VORWORT – Düfte sind wie Tagebücher (Auszug)
Wir leben in einer vom Visuellen durchdrungenen Kultur, dem Akustischen widmen wir bei Weitem weniger Aufmerksamkeit, geht es aber ums Riechen, so fehlen uns oft Achtsamkeit, Bewusstsein und die richtigen Worte. – Der Geruchssinn ist ein nachgereihter Sinn.
In den Nischen einer Dingwelt des Benannten aber – alles und jedes lernen wir sukzessive mit einem Namen zu belegen –, in den Oasen der Sprachlosigkeit führt Duft ein anarchisch-poetisches Eigenleben. Jenseits des völligen Erfassens durch Begriffe und der Gewichtung des Benennbaren entfaltet sich seine Wirkkraft in einem olfaktorischen Ausdruck reiner Gegenwart, als »Erinnerung aus der Tiefe der Zeit« (Doderer), als »Atemzug des Unbegrenzten« (Baudelaire).
Düfte verzaubern uns bereits als Kinder. Wir sind begeistert vom Riechen, von den sogenannten Wohlgerüchen wie auch von sinnlich-körperlichen, zumeist animalisch genannten Aromen.
Die Anwendung von Essenzen, das Räuchern mit Kräutern und Harzen nimmt in der Menschheitsgeschichte in unterschiedlichsten Zivilisationen und Religionen seit jeher einen ganz besonderen Stellenwert ein. Auf die Verwendung von Räucherstoffen in der griechisch-römischen Antike und der abendländischen Kultur verweist auch der Ursprung des Wortes Parfum, das auf das Lateinische per fumum, »durch Rauch, durch Dunst«, zurückgeht. Die Herstellung von duftenden Essenzen ist seit dem Altertum in den verschiedensten Kulturen überliefert.
Duftkreationen(1) können als molekulare Kunstwerke gesehen werden. Sie verfügen über eine ganz besondere Ausstrahlungskraft; dem duftenden Menschen wurde früh schon etwas sehr Anziehendes, Begehrenswertes zugesprochen.

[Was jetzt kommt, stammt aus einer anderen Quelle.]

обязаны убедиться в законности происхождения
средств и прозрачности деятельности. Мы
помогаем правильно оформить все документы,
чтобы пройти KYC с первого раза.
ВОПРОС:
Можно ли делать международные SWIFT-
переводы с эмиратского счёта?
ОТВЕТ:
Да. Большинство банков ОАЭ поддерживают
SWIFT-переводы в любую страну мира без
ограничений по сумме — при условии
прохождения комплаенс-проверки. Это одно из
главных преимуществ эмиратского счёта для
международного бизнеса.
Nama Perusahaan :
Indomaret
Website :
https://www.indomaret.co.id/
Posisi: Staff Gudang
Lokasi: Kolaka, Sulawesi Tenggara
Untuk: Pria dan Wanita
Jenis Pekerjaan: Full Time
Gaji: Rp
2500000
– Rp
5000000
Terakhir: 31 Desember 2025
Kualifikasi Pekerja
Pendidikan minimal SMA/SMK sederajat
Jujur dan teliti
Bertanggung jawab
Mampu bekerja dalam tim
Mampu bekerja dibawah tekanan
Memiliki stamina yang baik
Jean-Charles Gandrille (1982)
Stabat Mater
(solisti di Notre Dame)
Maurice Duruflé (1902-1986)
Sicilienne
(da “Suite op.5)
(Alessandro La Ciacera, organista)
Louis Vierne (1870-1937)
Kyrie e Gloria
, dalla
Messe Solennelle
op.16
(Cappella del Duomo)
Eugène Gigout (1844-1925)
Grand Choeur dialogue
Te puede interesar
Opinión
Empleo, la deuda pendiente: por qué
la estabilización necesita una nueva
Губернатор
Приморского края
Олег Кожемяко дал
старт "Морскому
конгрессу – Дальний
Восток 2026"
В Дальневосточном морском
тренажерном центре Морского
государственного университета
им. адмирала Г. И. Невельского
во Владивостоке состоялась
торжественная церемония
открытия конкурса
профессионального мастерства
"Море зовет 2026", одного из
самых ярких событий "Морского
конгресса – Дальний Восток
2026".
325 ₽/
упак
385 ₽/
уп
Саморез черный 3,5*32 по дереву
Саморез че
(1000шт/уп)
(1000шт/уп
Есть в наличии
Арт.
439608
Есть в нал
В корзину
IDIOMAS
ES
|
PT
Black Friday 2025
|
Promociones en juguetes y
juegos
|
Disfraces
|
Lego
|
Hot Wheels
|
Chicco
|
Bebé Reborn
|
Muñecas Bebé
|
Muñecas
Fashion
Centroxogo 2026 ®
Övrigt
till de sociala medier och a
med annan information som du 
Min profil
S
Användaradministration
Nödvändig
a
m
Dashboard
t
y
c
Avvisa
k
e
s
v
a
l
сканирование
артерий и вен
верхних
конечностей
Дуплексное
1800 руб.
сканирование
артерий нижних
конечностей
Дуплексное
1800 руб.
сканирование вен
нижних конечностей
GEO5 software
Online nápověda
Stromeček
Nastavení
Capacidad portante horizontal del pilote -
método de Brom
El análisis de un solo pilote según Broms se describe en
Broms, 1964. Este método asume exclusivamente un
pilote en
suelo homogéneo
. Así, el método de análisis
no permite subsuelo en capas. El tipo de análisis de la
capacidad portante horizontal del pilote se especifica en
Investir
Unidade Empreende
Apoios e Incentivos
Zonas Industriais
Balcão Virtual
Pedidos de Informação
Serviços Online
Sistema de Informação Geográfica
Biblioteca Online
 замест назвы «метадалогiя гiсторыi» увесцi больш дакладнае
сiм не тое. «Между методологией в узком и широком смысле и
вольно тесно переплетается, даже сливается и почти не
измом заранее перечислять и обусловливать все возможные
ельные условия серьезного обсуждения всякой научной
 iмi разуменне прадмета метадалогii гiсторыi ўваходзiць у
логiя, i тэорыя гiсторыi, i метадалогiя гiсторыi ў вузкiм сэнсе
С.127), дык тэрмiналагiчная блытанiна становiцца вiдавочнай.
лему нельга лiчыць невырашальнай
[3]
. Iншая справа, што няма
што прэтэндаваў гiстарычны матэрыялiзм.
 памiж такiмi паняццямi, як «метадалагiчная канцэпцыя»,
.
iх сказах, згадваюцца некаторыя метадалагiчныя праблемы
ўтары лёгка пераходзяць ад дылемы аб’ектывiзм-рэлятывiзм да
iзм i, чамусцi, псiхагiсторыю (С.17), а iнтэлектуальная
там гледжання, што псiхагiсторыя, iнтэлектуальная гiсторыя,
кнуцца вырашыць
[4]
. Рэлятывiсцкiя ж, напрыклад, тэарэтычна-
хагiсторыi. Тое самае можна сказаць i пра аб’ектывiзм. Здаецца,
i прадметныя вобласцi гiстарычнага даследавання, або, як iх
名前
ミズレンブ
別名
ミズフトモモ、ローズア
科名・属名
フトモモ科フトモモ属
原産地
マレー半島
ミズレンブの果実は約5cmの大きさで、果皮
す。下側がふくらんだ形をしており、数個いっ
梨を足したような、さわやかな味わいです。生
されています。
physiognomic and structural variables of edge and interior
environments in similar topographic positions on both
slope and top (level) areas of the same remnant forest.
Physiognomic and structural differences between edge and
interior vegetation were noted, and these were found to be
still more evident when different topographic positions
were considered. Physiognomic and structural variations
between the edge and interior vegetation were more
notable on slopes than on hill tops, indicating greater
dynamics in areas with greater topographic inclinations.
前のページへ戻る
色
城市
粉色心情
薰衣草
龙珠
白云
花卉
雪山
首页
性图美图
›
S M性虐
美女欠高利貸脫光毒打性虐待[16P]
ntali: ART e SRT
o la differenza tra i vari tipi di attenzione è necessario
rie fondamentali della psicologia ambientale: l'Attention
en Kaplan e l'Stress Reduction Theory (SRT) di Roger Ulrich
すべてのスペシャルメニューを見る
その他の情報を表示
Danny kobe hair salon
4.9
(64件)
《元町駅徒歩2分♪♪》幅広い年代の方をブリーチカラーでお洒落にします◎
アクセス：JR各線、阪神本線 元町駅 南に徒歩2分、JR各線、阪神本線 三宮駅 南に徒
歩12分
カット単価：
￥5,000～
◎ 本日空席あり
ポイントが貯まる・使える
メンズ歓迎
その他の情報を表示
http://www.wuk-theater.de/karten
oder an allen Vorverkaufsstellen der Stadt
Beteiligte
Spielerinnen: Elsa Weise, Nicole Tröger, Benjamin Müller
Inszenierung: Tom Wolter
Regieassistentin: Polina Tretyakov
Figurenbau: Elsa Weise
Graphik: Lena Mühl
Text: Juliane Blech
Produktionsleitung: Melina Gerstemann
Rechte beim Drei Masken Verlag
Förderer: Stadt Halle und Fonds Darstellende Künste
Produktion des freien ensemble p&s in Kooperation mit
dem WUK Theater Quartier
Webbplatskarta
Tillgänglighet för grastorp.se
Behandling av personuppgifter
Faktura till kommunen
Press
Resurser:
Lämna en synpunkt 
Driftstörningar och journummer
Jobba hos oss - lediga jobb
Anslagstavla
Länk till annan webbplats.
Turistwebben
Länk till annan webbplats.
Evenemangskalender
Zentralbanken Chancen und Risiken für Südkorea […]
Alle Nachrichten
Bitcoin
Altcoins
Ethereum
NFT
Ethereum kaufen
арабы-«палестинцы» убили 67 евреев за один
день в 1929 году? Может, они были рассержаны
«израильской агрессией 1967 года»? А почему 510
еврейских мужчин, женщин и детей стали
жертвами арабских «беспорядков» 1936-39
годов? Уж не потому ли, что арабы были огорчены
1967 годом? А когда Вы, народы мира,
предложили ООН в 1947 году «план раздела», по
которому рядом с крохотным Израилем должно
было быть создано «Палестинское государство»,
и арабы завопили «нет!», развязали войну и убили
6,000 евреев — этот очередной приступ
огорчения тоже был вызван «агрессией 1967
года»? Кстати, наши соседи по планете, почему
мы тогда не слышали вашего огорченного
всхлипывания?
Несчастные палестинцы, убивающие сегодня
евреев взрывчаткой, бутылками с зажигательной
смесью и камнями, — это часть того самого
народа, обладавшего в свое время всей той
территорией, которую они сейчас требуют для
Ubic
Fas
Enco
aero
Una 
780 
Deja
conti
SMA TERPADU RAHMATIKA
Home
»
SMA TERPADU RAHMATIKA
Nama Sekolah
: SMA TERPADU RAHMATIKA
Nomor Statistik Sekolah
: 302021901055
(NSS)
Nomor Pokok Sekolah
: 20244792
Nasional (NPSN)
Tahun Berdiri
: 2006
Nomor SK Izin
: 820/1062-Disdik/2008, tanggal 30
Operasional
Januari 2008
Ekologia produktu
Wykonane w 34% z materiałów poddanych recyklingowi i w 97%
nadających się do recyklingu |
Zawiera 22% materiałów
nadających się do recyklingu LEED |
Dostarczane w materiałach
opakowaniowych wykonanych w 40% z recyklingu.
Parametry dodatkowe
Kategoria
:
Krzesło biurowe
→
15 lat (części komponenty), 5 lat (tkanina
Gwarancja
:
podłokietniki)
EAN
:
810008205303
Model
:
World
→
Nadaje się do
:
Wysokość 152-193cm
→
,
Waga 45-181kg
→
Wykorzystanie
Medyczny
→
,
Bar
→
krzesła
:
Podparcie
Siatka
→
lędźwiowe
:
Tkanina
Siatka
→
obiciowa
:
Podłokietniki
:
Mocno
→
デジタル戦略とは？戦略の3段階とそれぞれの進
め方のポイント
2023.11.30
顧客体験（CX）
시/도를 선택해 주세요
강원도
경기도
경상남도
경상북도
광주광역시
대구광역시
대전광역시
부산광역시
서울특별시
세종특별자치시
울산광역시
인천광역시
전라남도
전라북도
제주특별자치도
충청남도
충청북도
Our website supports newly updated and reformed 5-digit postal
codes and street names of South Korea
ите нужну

Düfte sind wie Tagebücher, wie olfaktorische Briefe an die Liebsten, an Freunde, Mitmenschen, Zeitgenossen. Randvoll mit persönlicher Geschichte erzählen sie von Sehnsüchten, Begierden und Hoffnungen, in ihnen kommen Selbstdarstellung und Persönlichkeitsinszenierungen zum Ausdruck. Sie prägen das Vergangene, sind mit Erinnerungen verknüpft. (Jedem sein ganz persönlicher Proust-Effekt.) Ihre Form, ihr Stil, ihr Geist spiegeln die Zeichen der Zeit, die (sozio-)kulturellen Vorstellungen.